Meteor bits found near RyggeA bus driver from Ås, south of Oslo, was sitting in the outhouse at his holiday cabin near Rygge when he heard an enormous blast. Right after that, some particles from a meteor that exploded over the Oslo area rained down just outside.
By Rolf L Larsen
By Rolf L Larsen
Martinsen's last few days of summer holiday at his cabin turned out to be much more eventful than he'd ever imagined.
He said he didn't think too much about the surprising blast at first, dismissing it as probably coming from an exercise at a nearby military air station at Rygge. But he said the blast and the rumbling it caused was terrible.
It was 10:20am on Friday. Finished with his business in the outhouse, he said he was just hooking the door when he heard a new noise, a whistling sort of sound, followed by a new bang on some aluminum plates lying near the outhouse.
Sure enough, it was particles from a meteor that exploded somewhere over the Oslo Fjord area on Friday morning. But Martinsen wasn't aware of the blast at the time. When he eventually mentioned his unusual experience in the outhouse to some family members, his brother-in-law recalled seeing a story about the blast in Aftenposten and put it all together.
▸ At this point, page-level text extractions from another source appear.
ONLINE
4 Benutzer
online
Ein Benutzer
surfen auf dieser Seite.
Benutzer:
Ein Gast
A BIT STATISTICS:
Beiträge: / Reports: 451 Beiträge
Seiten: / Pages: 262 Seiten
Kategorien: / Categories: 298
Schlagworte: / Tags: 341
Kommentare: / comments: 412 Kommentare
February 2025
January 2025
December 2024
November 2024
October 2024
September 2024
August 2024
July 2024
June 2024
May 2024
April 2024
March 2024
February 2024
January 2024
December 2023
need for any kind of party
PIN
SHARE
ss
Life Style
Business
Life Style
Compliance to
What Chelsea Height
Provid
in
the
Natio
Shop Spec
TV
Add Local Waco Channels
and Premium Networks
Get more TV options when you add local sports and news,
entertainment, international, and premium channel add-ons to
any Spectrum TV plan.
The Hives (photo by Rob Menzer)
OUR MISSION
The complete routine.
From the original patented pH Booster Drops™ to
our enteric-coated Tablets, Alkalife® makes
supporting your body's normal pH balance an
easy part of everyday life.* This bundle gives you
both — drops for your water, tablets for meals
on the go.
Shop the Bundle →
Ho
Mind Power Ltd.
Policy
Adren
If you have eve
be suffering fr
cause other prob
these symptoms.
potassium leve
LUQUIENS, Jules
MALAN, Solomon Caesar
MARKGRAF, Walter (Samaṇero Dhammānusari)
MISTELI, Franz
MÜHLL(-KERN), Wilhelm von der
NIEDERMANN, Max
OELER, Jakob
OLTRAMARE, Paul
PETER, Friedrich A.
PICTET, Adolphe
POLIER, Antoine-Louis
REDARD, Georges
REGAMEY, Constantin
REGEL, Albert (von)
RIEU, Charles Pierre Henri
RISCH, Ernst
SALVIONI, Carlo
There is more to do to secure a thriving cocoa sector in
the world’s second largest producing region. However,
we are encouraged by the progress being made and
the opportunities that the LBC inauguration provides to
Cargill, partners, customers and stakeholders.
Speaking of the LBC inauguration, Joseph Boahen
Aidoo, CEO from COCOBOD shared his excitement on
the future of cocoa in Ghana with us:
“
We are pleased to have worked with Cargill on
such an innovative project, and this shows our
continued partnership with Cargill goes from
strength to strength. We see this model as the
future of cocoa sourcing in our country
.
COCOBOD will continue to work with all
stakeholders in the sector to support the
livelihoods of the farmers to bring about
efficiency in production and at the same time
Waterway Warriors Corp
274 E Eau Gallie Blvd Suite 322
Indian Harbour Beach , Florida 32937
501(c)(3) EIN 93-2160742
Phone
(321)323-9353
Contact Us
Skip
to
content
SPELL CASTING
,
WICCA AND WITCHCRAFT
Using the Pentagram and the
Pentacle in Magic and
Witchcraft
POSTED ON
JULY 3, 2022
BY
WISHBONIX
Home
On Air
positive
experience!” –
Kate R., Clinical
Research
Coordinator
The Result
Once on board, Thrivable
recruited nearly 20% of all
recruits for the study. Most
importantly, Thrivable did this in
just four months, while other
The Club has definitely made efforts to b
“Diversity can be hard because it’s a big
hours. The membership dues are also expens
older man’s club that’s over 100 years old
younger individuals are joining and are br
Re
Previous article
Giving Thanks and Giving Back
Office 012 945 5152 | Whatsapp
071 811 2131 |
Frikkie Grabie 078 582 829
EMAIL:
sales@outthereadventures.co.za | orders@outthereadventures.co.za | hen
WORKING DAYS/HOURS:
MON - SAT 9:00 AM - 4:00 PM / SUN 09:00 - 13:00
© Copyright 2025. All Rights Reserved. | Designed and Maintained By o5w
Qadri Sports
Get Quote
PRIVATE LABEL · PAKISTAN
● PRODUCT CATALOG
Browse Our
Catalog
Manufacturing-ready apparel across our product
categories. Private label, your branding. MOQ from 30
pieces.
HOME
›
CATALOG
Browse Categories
So Martinsen called astronomer Knut Jørgen Røed Ødegaard at the University of Oslo's institute of theoretical astrophysics and Morten Bilet of the Norwegian Astronomical Society on Sunday. They quickly made the trip to Martinsen's cabin.
Once there they could confirm Martinsen's remarkable discovery of meteorite particles on his property. "This is Norway's 14th meteorite, but we've never heard about a meteorite landing so close to a person before," said Bilet.
Martinsen is just glad he didn't get hit on the head. Bilet and Røed Ødegaard said it was a stone meteorite, a so-called kondritt, that Martinsen found near the dented aluminum plates. It was magnetic and stems from the earth's own solar system.
Twelve of the 13 meteorites already found in Norway are exhibited in Oslo's Museum of Natural History. Martinsen and his family let the two astronomers take the meteorite stones with them to the museum.
"There can still be hundreds of pieces from this meteor lying around here," said Røed Ødegaard. "But it will be difficult find a story like this one."